**EXTRACTED MATERIAL:**

::::::::

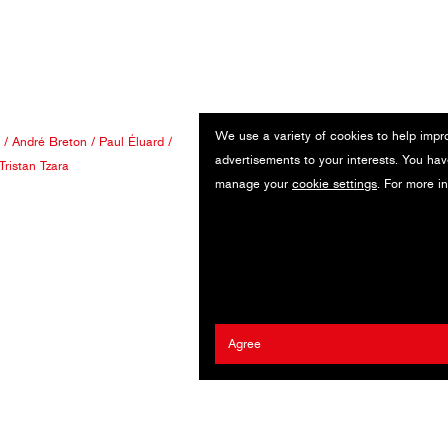
We use a variety of cookies to help impr
/
André Breton
/
Paul Éluard
/
advertisements to your interests. You hav
Tristan Tzara
manage your
cookie settings
. For more i
Agree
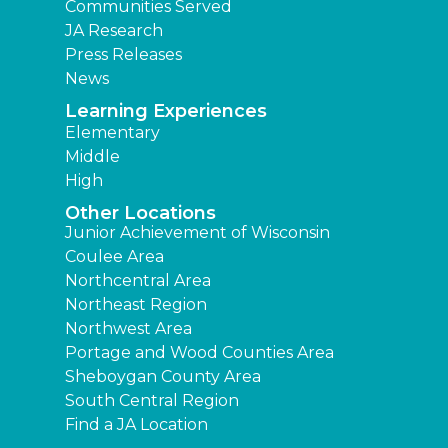
Communities Served
JA Research
Press Releases
News
Learning Experiences
Elementary
Middle
High
Other Locations
Junior Achievement of Wisconsin
Coulee Area
Northcentral Area
Northeast Region
Northwest Area
Portage and Wood Counties Area
Sheboygan County Area
South Central Region
Find a JA Location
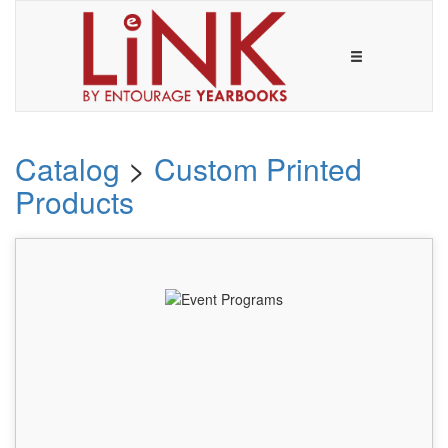
Catalog
>
Custom Printed
Products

::::::::

**HOW TO COMPLETE THIS TASK:** Tally up the lines holding the word "your" in the data above, and answer with that figure only.

**SOLUTION TO THE PROBLEM:** 2